Pengantar
Seiring dengan perkembangan teknologi yang membantu mempermudah manusia, seiring itu pulalah perkembangan Fiqh Islami dalam khazanah ilmiyyah kaum muslimin. Setiap kali muncul peralatan, fasilitas dan metode baru, maka para fuqaha’ pun bersegera menanggapinya agar kaum muslimin terutama kalangan awwam, bisa ittiba’ dengan hasil-hasil ijtihad dari para fuqaha’ dan ulama’nya.
Bila kita lihat perkembangan teknologi telekomunikasi pada 1 dekade terakhir, kita akan menjumpai fenomena penyempitan makna kata “jauh,” “luar negeri” dan “dunia” yang mengalami perubahan setelah perkembangan tersebut. Kata-kata tersebut tidak lagi bermakna “jauh, di luar dan luas” sebab sejauh apapun jarak antar kota di dunia ini, masih bisa dicapai dengan teknologi informasi.

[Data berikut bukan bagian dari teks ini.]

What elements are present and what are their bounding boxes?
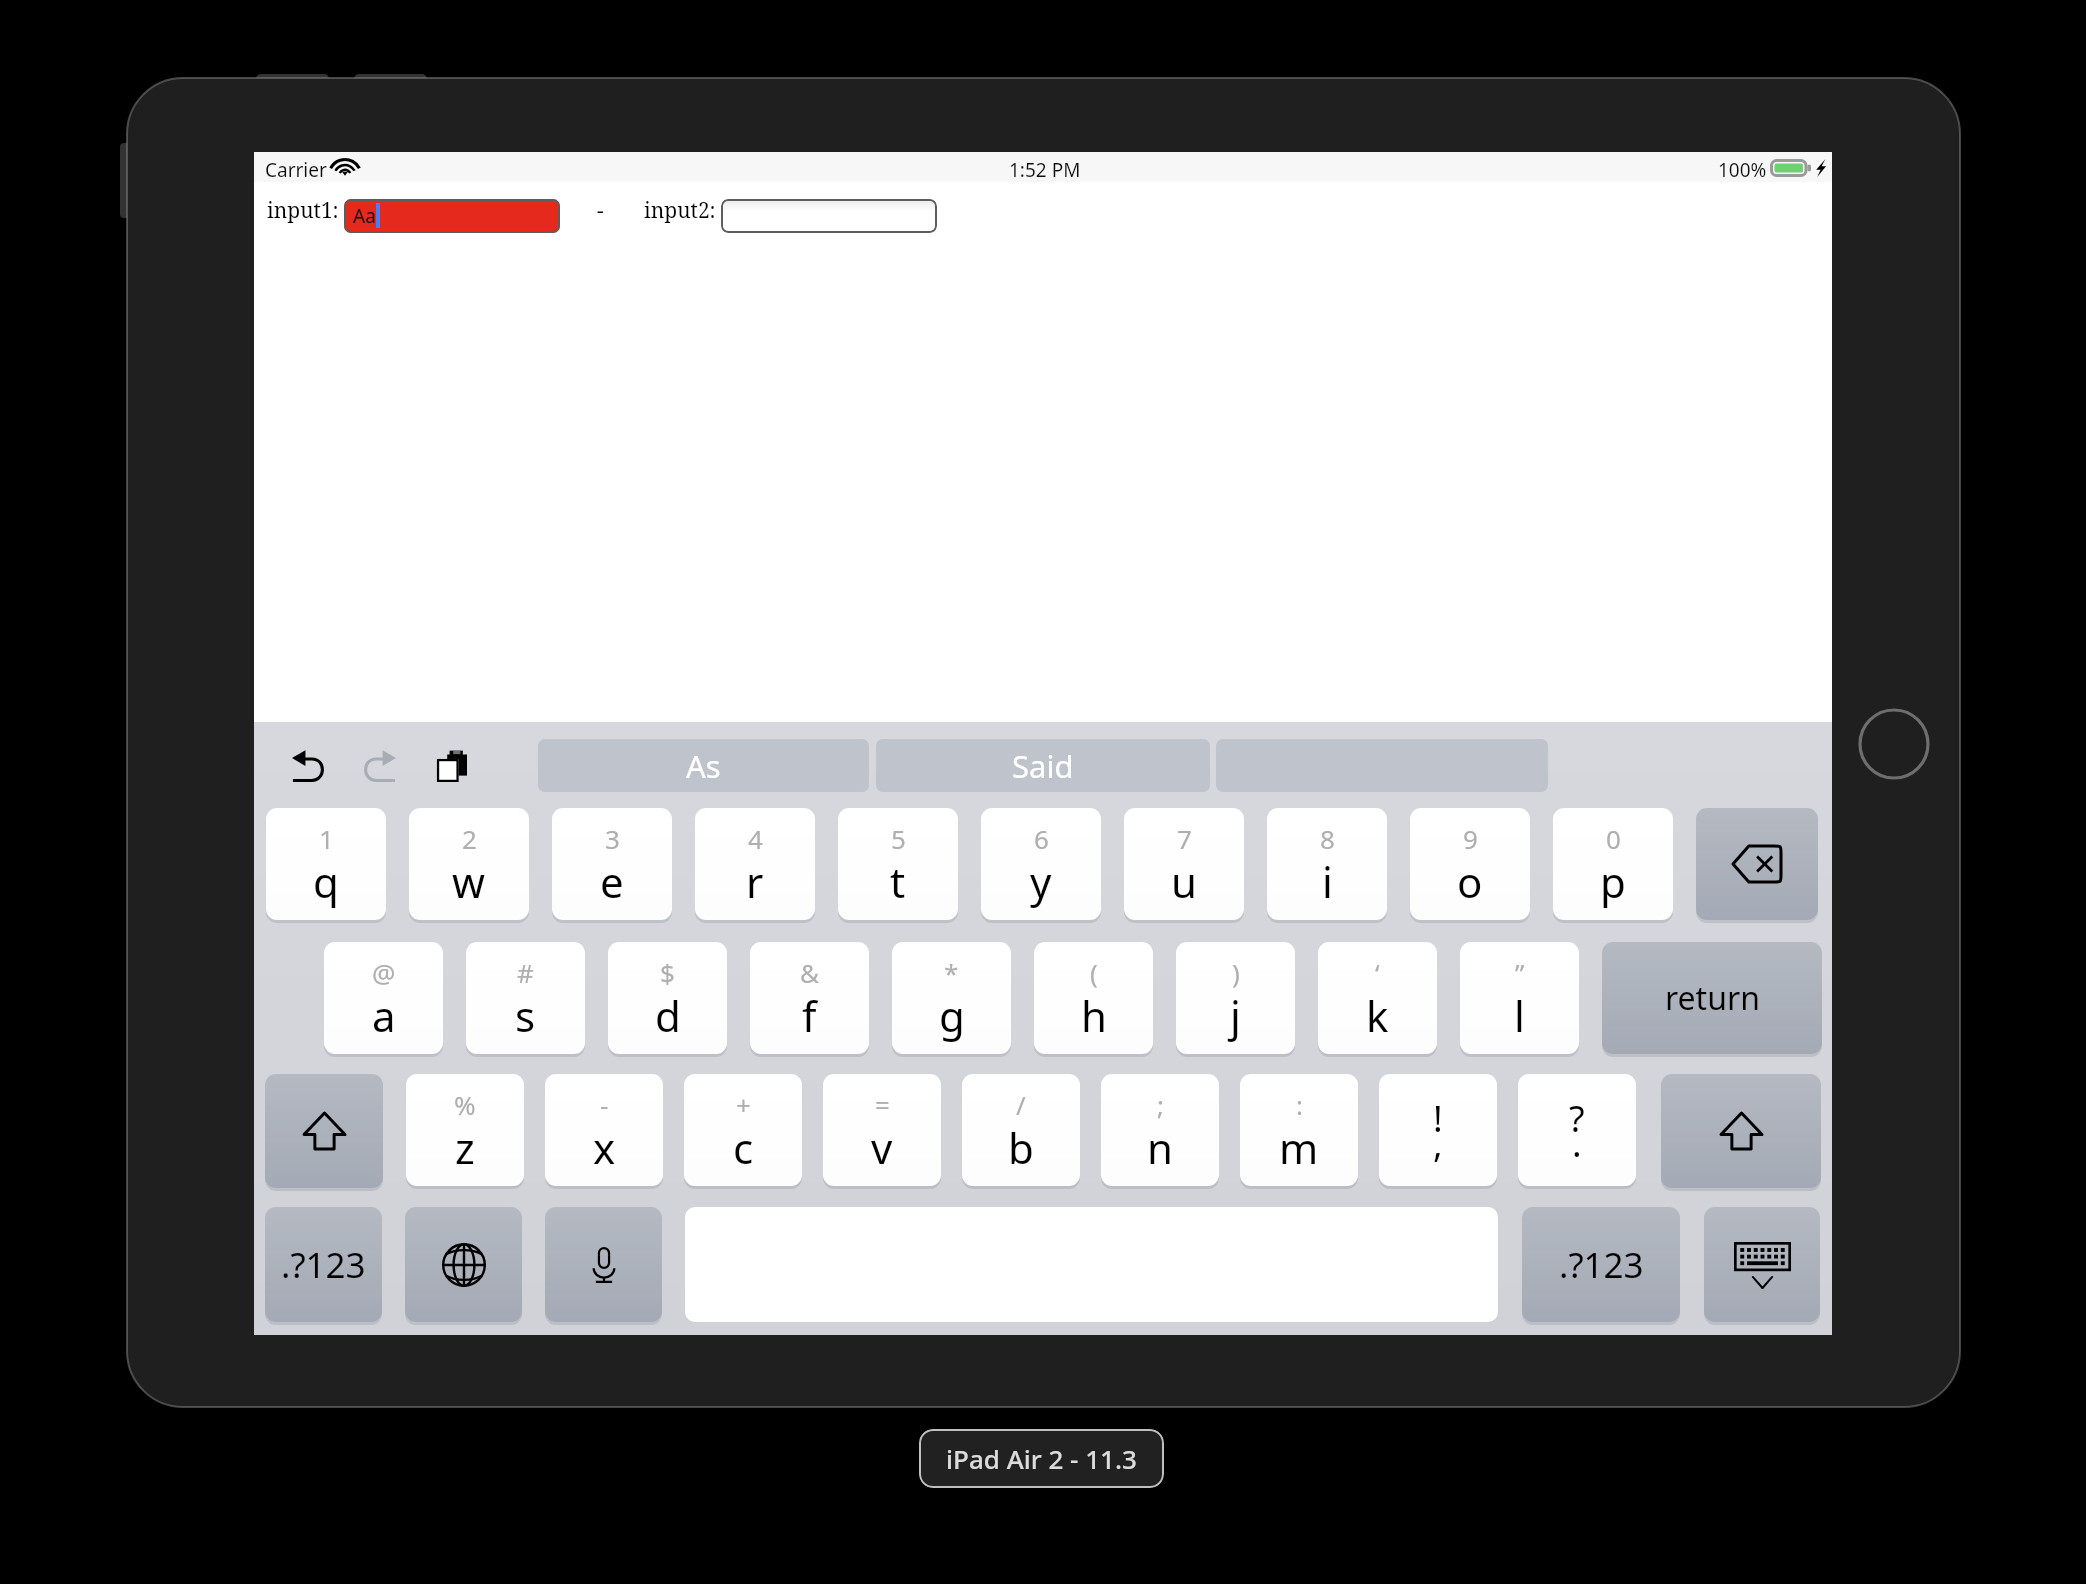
staticText: p [1600, 853, 1626, 910]
staticText: .?123 [1559, 1241, 1644, 1289]
staticText: & [800, 955, 820, 990]
button[interactable]: ) [1176, 942, 1295, 1054]
staticText: 4 [748, 821, 763, 856]
staticText: ; [1157, 1087, 1164, 1122]
button[interactable]: 7 [1124, 808, 1244, 920]
button[interactable]: ‘ [1318, 942, 1437, 1054]
staticText: q [313, 853, 339, 910]
staticText: # [517, 955, 534, 990]
staticText: Aa [353, 203, 376, 229]
staticText: 1 [319, 821, 334, 856]
staticText: 5 [891, 821, 906, 856]
button[interactable]: = [823, 1074, 941, 1186]
staticText: a [372, 987, 396, 1044]
staticText: - [597, 196, 604, 225]
staticText: = [875, 1087, 890, 1122]
button[interactable]: .?123 [265, 1207, 382, 1322]
staticText: o [1457, 853, 1483, 910]
staticText: l [1514, 987, 1525, 1044]
staticText: iPad Air 2 - 11.3 [946, 1441, 1137, 1476]
button[interactable]: * [892, 942, 1011, 1054]
staticText: k [1366, 987, 1389, 1044]
button[interactable]: $ [608, 942, 727, 1054]
button[interactable]: ; [1101, 1074, 1219, 1186]
staticText: c [733, 1119, 754, 1176]
button[interactable]: 4 [695, 808, 815, 920]
staticText: t [890, 853, 906, 910]
staticText: @ [372, 955, 396, 990]
staticText: - [600, 1087, 609, 1122]
button[interactable]: Redo [352, 739, 408, 792]
button[interactable]: 1 [266, 808, 386, 920]
staticText: g [939, 987, 965, 1044]
staticText: Carrier [265, 157, 327, 183]
staticText: s [515, 987, 536, 1044]
button[interactable]: Backspace [1696, 808, 1818, 920]
staticText: ‘ [1375, 955, 1380, 990]
button[interactable]: 5 [838, 808, 958, 920]
staticText: 7 [1177, 821, 1192, 856]
button[interactable]: & [750, 942, 869, 1054]
staticText: / [1016, 1087, 1026, 1122]
button[interactable]: % [406, 1074, 524, 1186]
staticText: x [593, 1119, 616, 1176]
staticText: 3 [605, 821, 620, 856]
staticText: input1: [267, 196, 339, 225]
button[interactable]: Next keyboard [405, 1207, 522, 1322]
button[interactable]: iPad Air 2 - 11.3 [919, 1429, 1164, 1488]
staticText: % [454, 1087, 476, 1122]
staticText: $ [660, 955, 675, 990]
button[interactable]: return [1602, 942, 1822, 1054]
button[interactable]: Shift [265, 1074, 383, 1188]
staticText: z [455, 1119, 475, 1176]
button[interactable] [721, 199, 937, 233]
button[interactable]: Aa [344, 199, 560, 233]
staticText: d [655, 987, 681, 1044]
staticText: + [736, 1087, 751, 1122]
staticText: m [1279, 1119, 1319, 1176]
staticText: r [746, 853, 764, 910]
staticText: i [1322, 853, 1333, 910]
staticText: 2 [462, 821, 477, 856]
staticText: 0 [1606, 821, 1621, 856]
staticText: , [1433, 1119, 1443, 1168]
button[interactable]: ! [1379, 1074, 1497, 1186]
staticText: return [1665, 976, 1760, 1020]
button[interactable]: 0 [1553, 808, 1673, 920]
staticText: .?123 [281, 1241, 366, 1289]
staticText: ? [1569, 1094, 1585, 1143]
button[interactable]: Paste [424, 739, 480, 792]
button[interactable]: Shift [1661, 1074, 1821, 1188]
staticText: 9 [1463, 821, 1478, 856]
button[interactable]: As [538, 739, 869, 792]
button[interactable]: Said [876, 739, 1210, 792]
button[interactable]: : [1240, 1074, 1358, 1186]
button[interactable]: 2 [409, 808, 529, 920]
button[interactable]: .?123 [1522, 1207, 1680, 1322]
staticText: 8 [1320, 821, 1335, 856]
button[interactable]: + [684, 1074, 802, 1186]
staticText: w [452, 853, 486, 910]
button[interactable]: / [962, 1074, 1080, 1186]
staticText: input2: [644, 196, 716, 225]
button[interactable]: 9 [1410, 808, 1530, 920]
button[interactable]: - [545, 1074, 663, 1186]
button[interactable]: # [466, 942, 585, 1054]
button[interactable]: ( [1034, 942, 1153, 1054]
button[interactable]: ? [1518, 1074, 1636, 1186]
staticText: f [802, 987, 817, 1044]
button[interactable]: Undo [280, 739, 336, 792]
button[interactable]: Dictation [545, 1207, 662, 1322]
staticText: y [1030, 853, 1052, 910]
button[interactable]: ” [1460, 942, 1579, 1054]
button[interactable]: 3 [552, 808, 672, 920]
button[interactable]: @ [324, 942, 443, 1054]
button[interactable]: Hide keyboard [1704, 1207, 1820, 1322]
staticText: j [1230, 987, 1241, 1044]
staticText: : [1296, 1087, 1303, 1122]
button[interactable]: 8 [1267, 808, 1387, 920]
button[interactable]: 6 [981, 808, 1101, 920]
staticText: 6 [1034, 821, 1049, 856]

Ketika orang sudah jamak melakukan hubungan jarak jauh dengan telepon SLI, SMS, internet, bahkan teleconference yang memungkinkan orang bisa melihat dan berbicara langsung dengan lawan bicaranya meskipun terpisah 20.000 kilometer jauhnya, maka tiga kata tersebut mengalami penyempitan. Dengan teknologi ini pula, kita bisa mengetahui bahwa negara di timur tengah sana sudah melakukan puasa Ramadhan, sementara di negara kita belum, sementara teknologi ini juga memungkinkan seorang lelaki menghubungi seorang perempuan yang bukan mahramnya dan tinggal di luar negeri yang ia klaim sebagai “kekasih”-nya.

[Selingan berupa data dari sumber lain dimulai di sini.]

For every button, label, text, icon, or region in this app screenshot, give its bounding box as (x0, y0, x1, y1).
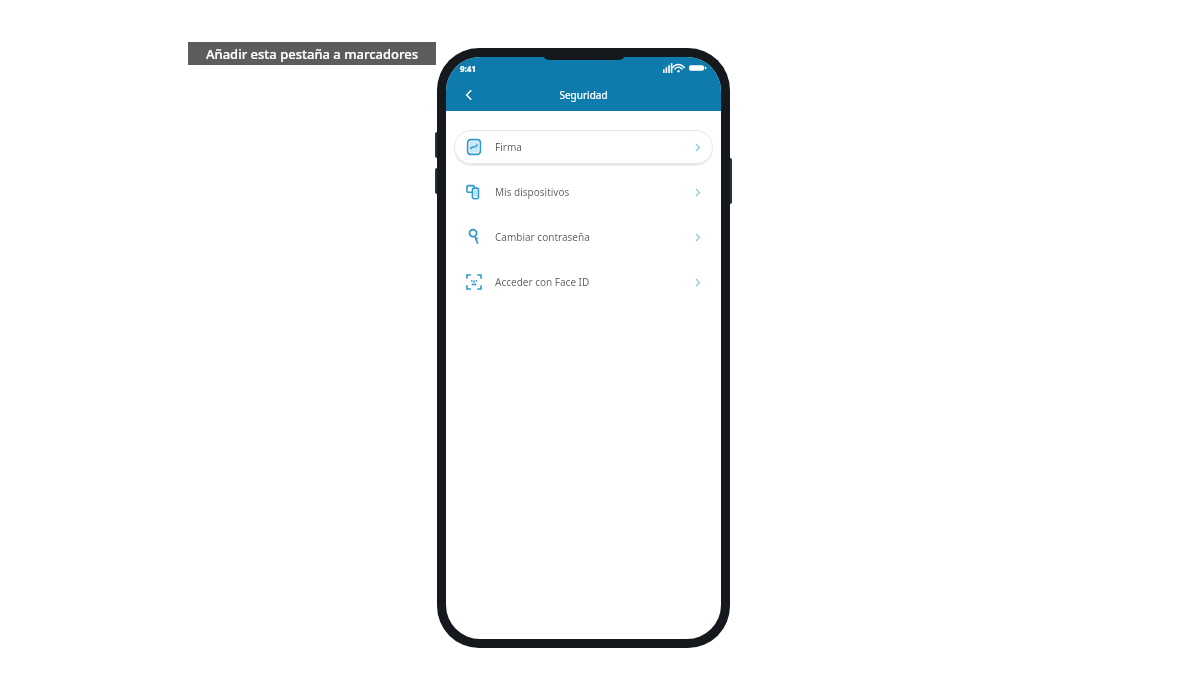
staticText: Firma (495, 140, 522, 154)
button[interactable]: Mis dispositivos (446, 175, 721, 209)
staticText: 9:41 (460, 63, 476, 74)
staticText: Acceder con Face ID (495, 275, 590, 289)
staticText: Mis dispositivos (495, 185, 570, 199)
button[interactable]: Añadir esta pestaña a marcadores (188, 42, 436, 65)
button[interactable]: Cambiar contraseña (446, 220, 721, 254)
button[interactable]: Atrás (454, 80, 484, 110)
staticText: Cambiar contraseña (495, 230, 590, 244)
staticText: Añadir esta pestaña a marcadores (206, 45, 418, 63)
staticText: Seguridad (559, 88, 608, 102)
button[interactable]: Firma (454, 130, 713, 164)
button[interactable]: Acceder con Face ID (446, 265, 721, 299)
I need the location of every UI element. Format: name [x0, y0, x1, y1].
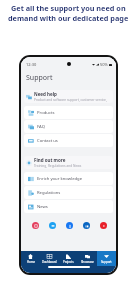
staticText: Contact us [37, 138, 58, 144]
button[interactable]: Projects [59, 251, 78, 266]
staticText: Dashboard [42, 260, 57, 264]
button[interactable]: FAQ [24, 120, 113, 133]
staticText: Get all the support you need on [11, 3, 126, 13]
staticText: News [37, 204, 48, 210]
staticText: Find out more [34, 157, 66, 163]
button[interactable]: LinkedIn [83, 222, 90, 229]
staticText: Training, Regulations and News [34, 164, 82, 168]
staticText: Showcase [81, 260, 94, 264]
button[interactable]: Support [97, 251, 116, 266]
staticText: FAQ [37, 124, 45, 130]
staticText: 50% [100, 62, 108, 67]
staticText: Need help [34, 91, 57, 97]
button[interactable]: News [24, 200, 113, 213]
staticText: Regulations [37, 190, 61, 196]
staticText: Enrich your knowledge [37, 176, 83, 182]
button[interactable]: Enrich your knowledge [24, 172, 113, 185]
staticText: demand with our dedicated page [8, 13, 129, 23]
button[interactable]: Showcase [78, 251, 97, 266]
staticText: Product and software support, customer s… [34, 98, 107, 102]
button[interactable]: YouTube [100, 222, 107, 229]
button[interactable]: Regulations [24, 186, 113, 199]
staticText: Support [101, 260, 112, 264]
staticText: Projects [63, 260, 74, 264]
button[interactable]: Contact us [24, 134, 113, 147]
staticText: 12:30 [26, 62, 37, 67]
staticText: Products [37, 110, 55, 116]
button[interactable]: Dashboard [40, 251, 59, 266]
staticText: Support [26, 73, 53, 83]
button[interactable]: Twitter [49, 222, 56, 229]
button[interactable]: Home [21, 251, 40, 266]
button[interactable]: Products [24, 106, 113, 119]
button[interactable]: Facebook [66, 222, 73, 229]
staticText: Home [27, 260, 35, 264]
button[interactable]: Instagram [32, 222, 39, 229]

Hal-hal semacam inilah yang menuntut para fuqaha’ untuk merespon dan melakukan ijtihad untuk memberikan status hukum yang pasti bagi kalangan awwam, sehingga mereka tidak asal mengikuti sesuatu yang menurut dugaan mereka bisa dan benar untuk diikuti padahal kenyataannya tidak.
Mathla’ Internasional
Salah satu permasalahan yang muncul akibat perkembangan teknologi ini adalah masalah Mathla’. Mathla’ artinya tempat terbit, yang dalam tulisan ini dimaksudkan untuk menyebut tempat atau daerah terbitnya hilal untuk menetapkan awal bulan-bulan hijriyyah terutama Ramadhan dan Syawwal.
Pertanyaan yang sering muncul sejak 1 dasawarsa terakhir adalah: Apakah dalam menentukan awal Ramadhan dan Syawwal harus digunakan Mathla’ Lokal atau Mathla’ Internasional?
Pertanyaan ini muncul disebabkan cepatnya informasi yang bisa sampai kepada kita dari seluruh penjuru dunia hanya dalam hitungan menit, bahkan detik. Artinya, jika kita bisa mengetahui bahwa di Saudi Arabia sudah terlihat hilal lewat teknologi komunikasi, mengapa kita tidak menetapkan bahwa besok sudah Ramadhan meskipun di negeri kita belum terlihat hilal? Mengapa kita dipisahkan Mathla’ Lokal, padahal kita bisa menggunakan Mathla’ Internasional?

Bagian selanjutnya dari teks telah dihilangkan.